この原則が書かれているのが468条2項である。
もっとも、債権者の交代を債務者が異議をとどめないで承諾したのであれば、債務者を不当に害するおそれはないし、何より異議をとどめないでなされたその承諾を信頼して取引に入ったものを保護する必要がある。
そのため、468条1項は異議をとどめないで承諾した場合には、債務者は譲渡人(元債権者)に対抗できた権利を譲受人(新債権者)に対抗できないと規定したのだと判例は捉えている。(違う解釈をする学説もあるし、468条1項は立法ミスだという学説も存在する)
このように民法468条は、468条2項が原則で、468条1項が例外であるという関係にある。
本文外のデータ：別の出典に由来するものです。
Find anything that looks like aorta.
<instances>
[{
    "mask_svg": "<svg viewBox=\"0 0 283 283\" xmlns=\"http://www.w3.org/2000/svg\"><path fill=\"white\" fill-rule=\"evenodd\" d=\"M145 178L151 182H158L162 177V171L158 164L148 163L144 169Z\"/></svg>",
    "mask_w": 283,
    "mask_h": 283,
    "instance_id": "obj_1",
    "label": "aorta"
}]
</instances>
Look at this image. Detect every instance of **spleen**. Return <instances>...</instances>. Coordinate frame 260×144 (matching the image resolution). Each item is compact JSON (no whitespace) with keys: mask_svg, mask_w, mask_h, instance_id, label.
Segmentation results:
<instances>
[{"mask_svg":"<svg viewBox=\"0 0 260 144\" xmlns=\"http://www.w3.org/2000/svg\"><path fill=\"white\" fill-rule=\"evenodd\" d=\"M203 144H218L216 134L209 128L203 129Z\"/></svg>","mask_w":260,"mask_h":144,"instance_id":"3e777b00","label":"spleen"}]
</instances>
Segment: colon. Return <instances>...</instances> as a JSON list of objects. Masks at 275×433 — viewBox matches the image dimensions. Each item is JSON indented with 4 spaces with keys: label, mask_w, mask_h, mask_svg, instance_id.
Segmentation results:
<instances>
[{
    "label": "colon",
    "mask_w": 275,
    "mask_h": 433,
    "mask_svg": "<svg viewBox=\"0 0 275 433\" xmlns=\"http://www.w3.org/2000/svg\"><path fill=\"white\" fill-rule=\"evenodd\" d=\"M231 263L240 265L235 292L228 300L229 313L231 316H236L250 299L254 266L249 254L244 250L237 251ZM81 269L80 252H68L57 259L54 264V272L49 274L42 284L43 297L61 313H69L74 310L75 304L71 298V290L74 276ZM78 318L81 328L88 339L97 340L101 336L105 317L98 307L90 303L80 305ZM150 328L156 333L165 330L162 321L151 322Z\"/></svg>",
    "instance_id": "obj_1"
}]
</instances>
ちなみに、異議をとどめない承諾とは、「何ら異議なし!」と異議がない事を明示する必要はなく、承諾中に異議をとどめていないのであれば、異議をとどめない承諾と評価される。つまり、「はい!」「わかりました!」という承諾では、異議をとどめない承諾と評価されてしまうわけである。
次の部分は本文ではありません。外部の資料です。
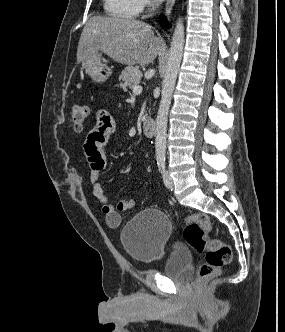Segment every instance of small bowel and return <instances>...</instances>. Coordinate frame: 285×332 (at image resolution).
Wrapping results in <instances>:
<instances>
[{"label":"small bowel","instance_id":"1","mask_svg":"<svg viewBox=\"0 0 285 332\" xmlns=\"http://www.w3.org/2000/svg\"><path fill=\"white\" fill-rule=\"evenodd\" d=\"M115 120L106 111H99L96 116L95 126L87 134L84 142V152L90 166V182L92 192L96 200L102 206L106 224L116 228L121 223L120 213L132 209L136 200H120L117 205L110 203L109 198L101 182V173L106 166L104 147L109 137L115 131Z\"/></svg>","mask_w":285,"mask_h":332}]
</instances>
さて、話を戻すと、現在の判例・通説は、比較法的にも異例なこの468条1項の包括的な抗弁切断を
(①禁反言②公平③公序良俗④取引の迅速性確保)に求めている。
表現を変えると、債務者の異議をとどめない承諾にある種の公信力を持たせ、一般債権取引の安全を保護するために抗弁切断という効果が肯定されているのである。
このように債務者の異議をとどめない承諾というのは、外観法理の一種と位置付けられているため、少なくとも
(①譲渡人の善意②譲受人の善意③譲渡人・譲受人の善意④平穏・公然性)
が要件として必要とされている。
ちなみに、譲受人の善意・無過失を要件として設定する学説も有力であるし、判例は無過失が必要か否かの判断を未だしていないので、善意・無過失を要件としても誤りとまではいえない。
(解答)
①②
・2問20点。均等配点。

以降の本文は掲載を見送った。